- Silverclaw of the Avengers

Publication information
- Publisher: Marvel Comics
- First appearance: Avengers vol. 3 #8 (September 1998)
- Created by: Kurt Busiek (writer) George Pérez (artist)

In-story information
- Alter ego: Maria De Guadalupe "Lupe" Santiago
- Team affiliations: Avengers Empire State University
- Notable aliases: La Garra Argentado, Daughter of the Volcano God
- Abilities: Ability to change into various metal were-animal forms

= Silverclaw =

Fictional character in the Marvel universe

Silverclaw (Maria De Guadalupe "Lupe" Santiago) is a superhero appearing in American comic books published by Marvel Comics. The character is depicted as a reserve member of the Avengers and regards Edwin Jarvis as an uncle figure.

==Creation==
Busiek spoke on the creation of the character stating,

"I'd had an idea years ago for a different way to handle Animal Man's powers, visually, and wanted to try it. It didn't work — George wanted to draw her transformations like he had Beast Boy's. So maybe I'll try it again some other time.

Bob Harras had also challenged us to come up with new Avengers, so I thought I'd try to create someone with third to Jarvis, which is where a lot of the character came from as well."

==Publication history==

Silverclaw first appeared in Avengers vol. 3 #8 (September 1998), and was created by writer Kurt Busiek and artist George Pérez.

==Fictional character biography==
Maria de Guadalupe Santiago was born near the village of the Kamekeri in the country of Costa Verde. The Kamekeri formerly worshiped their own pantheon of gods until Spanish missionaries taught them Christianity, causing them to abandon their gods. Most of the gods left for the heavens except for the volcano goddess Peliali, who vowed to remain with and protect the Kamekeri.

Lupe is the daughter of Jaime Santiago, who studied the Kamekeri's ancient beliefs and pantheon. Jaime claimed that Lupe was his daughter with Peliali, with the two having met in the mountains of Costa Verde. During Lupe's baptism, she manifests the ability to transform into various animals native to Costa Verde, which causes her to be ostracized.

Jaime Santiago dies when Lupe is a child, with her being taken in by a local orphanage funded by the American charity ChildCare. Edwin Jarvis, butler to Tony Stark and the Avengers, decides to sponsor ChildCare and is specifically assigned to help Lupe in case her powers grow out of control.

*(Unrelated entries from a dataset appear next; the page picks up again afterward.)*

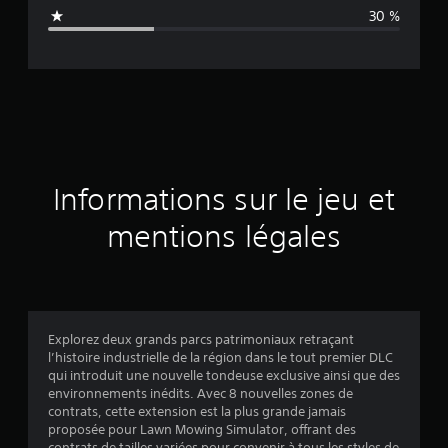
n
30 %
e
d
e
s
a
Informations sur le jeu et
v
mentions légales
i
s
Explorez deux grands parcs patrimoniaux retraçant
l’histoire industrielle de la région dans le tout premier DLC
:
qui introduit une nouvelle tondeuse exclusive ainsi que des
environnements inédits. Avec 8 nouvelles zones de
3
contrats, cette extension est la plus grande jamais
proposée pour Lawn Mowing Simulator, offrant des
contrats de tailles variées pour convenir à tous les styles de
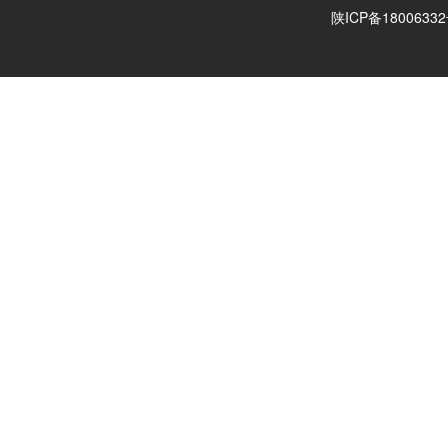
陕ICP备18006332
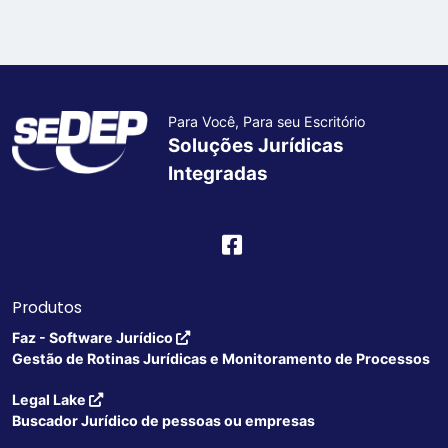
Para Você, Para seu Escritório
Soluções Jurídicas
Integradas
Produtos
Faz - Software Jurídico
Gestão de Rotinas Jurídicas e Monitoramento de Processos
Legal Lake
Buscador Jurídico de pessoas ou empresas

Years later, Lupe comes to the United States to attend Empire State University and meet Jarvis. En route, the plane Lupe is traveling on is hijacked by terrorists working for Moses Magnum. When the terrorists take hostages, Lupe is forced into helping them. Lupe explains to the Avengers that she was forced into helping the terrorists and accompanies the group in defeating Magnum. Lupe begins studying at Empire State University, helping the Avengers whenever needed and becoming the hero Silverclaw.

Silverclaw later discovers that the wizard Kulan Gath has conquered Costa Verde and intends to kill Peliali to gain her power. Gath's forces overwhelm the assembled heroes, who are captured and forced to watch as Gath fatally wounds Peliali. The Avengers stop Gath, but Peliali dies from her wounds.

In Civil War, Silverclaw battles Ms. Marvel when she attempts to make her support the Superhuman Registration Act (SHRA). Silverclaw opposes the SHRA because it is not legal in Costa Verde.

Silverclaw's last major appearance is in the Hulk story arc "Mayan Rule", where she helps battle the Mayapan, a group of Inhumans who pose as gods.

==Powers and abilities==
Silverclaw possesses the superhuman ability to mimic the physical characteristics of various animals native to rainforests and jungles, which includes jaguars, anacondas, cockatoos, monkeys, sloths, pumas, cheetahs, and crocodiles.

==Reception==

George Marston of Newsarama ranked Silverclaw as the sixth worst Avengers member, describing her story as "a little better than Triathlon's, but the character was infinitely lamer" and that she had the power to "dress like an extra from a Tarzan film". Darren Franich of Entertainment Weekly ranked Silverclaw 20 out of 85 when ranking every Avenger, calling her an uninteresting character but praising her unusual powers.